In Harvard Abstract Algebra lectures (video here, minute 50:06), professor Gross shows the groups $G=\mathbb{Z}\big /4\mathbb{Z}$ and $H=2\mathbb{Z}\big /4\mathbb{Z}$ as an example in which a subgroup $H$ of a group $G$ does not map isomorphically to the quotient group $G\big/H$.

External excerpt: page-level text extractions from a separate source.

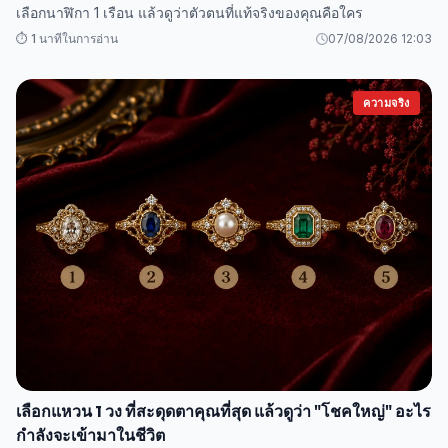
เลือกนาฬิกา 1 เรือน แล้วดูว่าตัวตนที่แท้จริงของคุณคือใคร
⏱️ 1 นาทีในการอ่าน
07/08/2026 12:03
ความจริง
เลือกแหวน 1 วง ที่สะดุดตาคุณที่สุด แล้วดูว่า "โชคใหญ่" อะไร
กำลังจะเข้ามาในชีวิต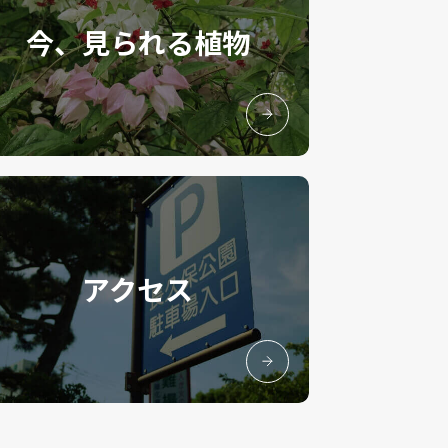
今、見られる植物
アクセス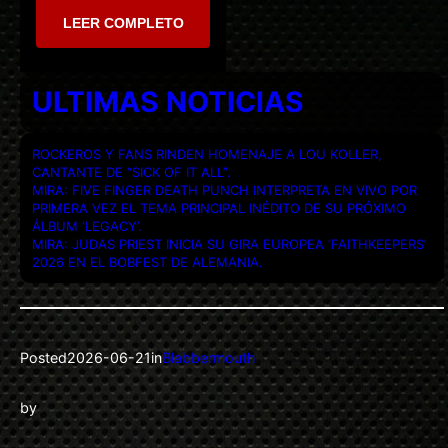
LEER COMPLETO
ULTIMAS NOTICIAS
ROCKEROS Y FANS RINDEN HOMENAJE A LOU KOLLER,
CANTANTE DE “SICK OF IT ALL”.
MIRA: FIVE FINGER DEATH PUNCH INTERPRETA EN VIVO POR
PRIMERA VEZ EL TEMA PRINCIPAL INÉDITO DE SU PRÓXIMO
ÁLBUM ‘LEGACY’.
MIRA: JUDAS PRIEST INICIA SU GIRA EUROPEA ‘FAITHKEEPERS’
2026 EN EL BOBFEST DE ALEMANIA.
Posted
2026-06-21
in
Blabbermouth
by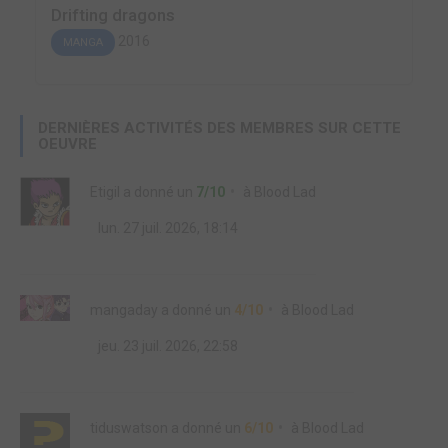
Drifting dragons
2016
MANGA
DERNIÈRES ACTIVITÉS DES MEMBRES SUR CETTE
OEUVRE
Etigil
a donné un
7/10
à
Blood Lad
lun. 27 juil. 2026, 18:14
mangaday
a donné un
4/10
à
Blood Lad
jeu. 23 juil. 2026, 22:58
tiduswatson
a donné un
6/10
à
Blood Lad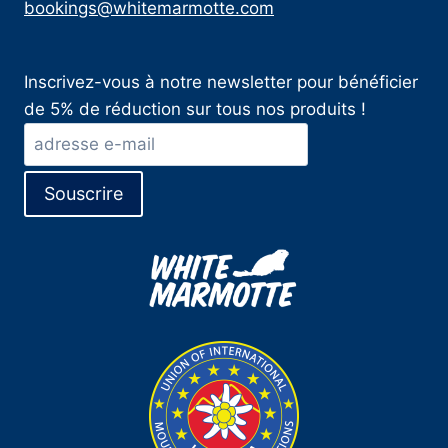
bookings@whitemarmotte.com
Inscrivez-vous à notre newsletter pour bénéficier
de 5% de réduction sur tous nos produits !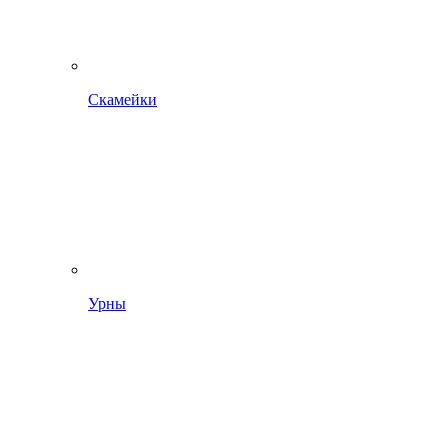
Скамейки
Урны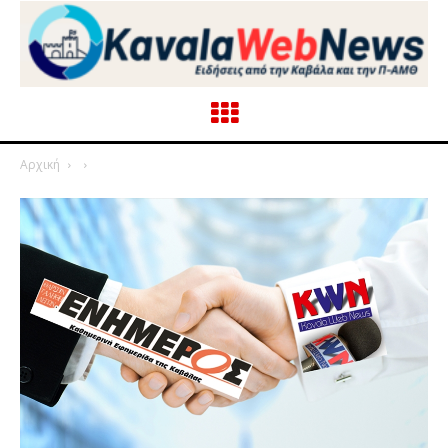
Αρχική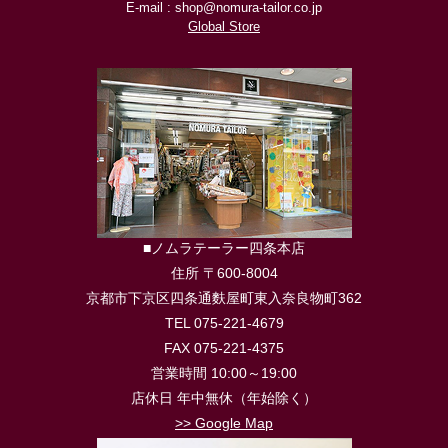
E-mail : shop@nomura-tailor.co.jp
Global Store
■ノムラテーラー四条本店
住所 〒600-8004
京都市下京区四条通麩屋町東入奈良物町362
TEL 075-221-4679
FAX 075-221-4375
営業時間 10:00～19:00
店休日 年中無休（年始除く）
>> Google Map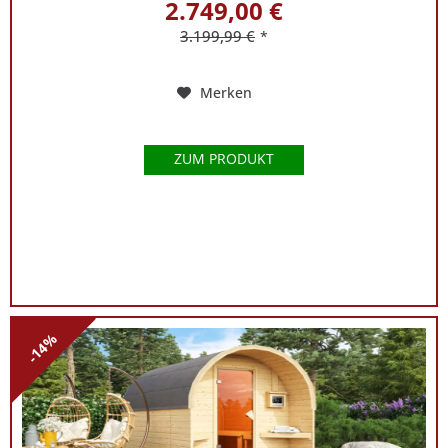
2.749,00 €
3.199,99 €
*
Merken
ZUM PRODUKT
-14%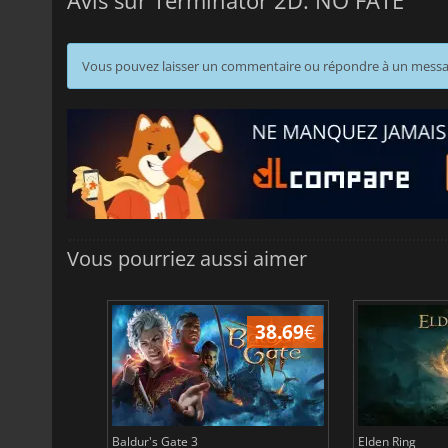
Vous pouvez laisser un commentaire ou répondre à un mess
Vous pourriez aussi aimer
45.08
€
38.69
€
Baldur's Gate 3
Elden Ring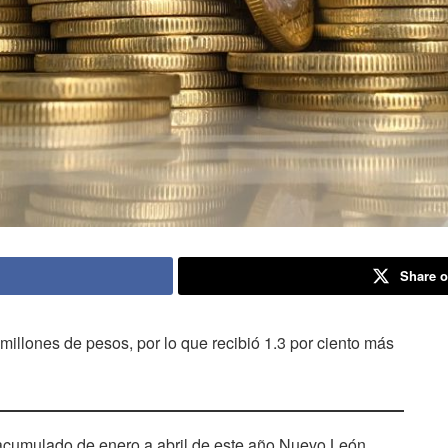
Share o
illones de pesos, por lo que recibió 1.3 por ciento más
 acumulado de enero a abril de este año Nuevo León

However, in order to convince myself I've tried to find an isomorphism between the two hoping to fail, but I am seeing there is a map that to me satisfies the conditions for an isomorphism:
$$\varphi: H\longrightarrow G\big/H$$
where these groups can be more explicitly written $H=\{0+4\mathbb{Z},\enspace2+4\mathbb{Z}\}$ and $G\big/H=\{ \underbrace{(0+4\mathbb{Z}) + H}_{=\{ 0+4\mathbb{Z}, \enspace 2+4\mathbb{Z}\}},\enspace \underbrace{(1+4\mathbb{Z})+H}_{=\{ 1+4\mathbb{Z}, \enspace 3+4\mathbb{Z}\}}\}$. Which I define as the map that sends the elements: $$0+4\mathbb{Z}\longmapsto (0+4\mathbb{Z}) + H \\ 2+4\mathbb{Z}\longmapsto (1+4\mathbb{Z}) + H$$
and, which the explicit definition I give is bijective, and which I verify is homomorphic. For example:
$\varphi( \underbrace{\left(0+4\mathbb{Z}\right) + \left(2+4\mathbb{Z}\right)}_{=(0+2)+4\mathbb{Z}=2+4\mathbb{Z}}) = \varphi(2+4\mathbb{Z})=(1+4\mathbb{Z}) + H = \left( \left(0+4\mathbb{Z}\right) + \left(1+4\mathbb{Z}\right)\right)+H= \underbrace{\left(0+4\mathbb{Z}\right) + H}_{\varphi(0+4\mathbb{Z})} + \underbrace{\left(1+4\mathbb{Z}\right) + H}_{\varphi(2+4\mathbb{Z})}$
The professor claims that every of the two elements of $H$ map to $H$, that none go to the other coset.
Could someone please help me to clarify this?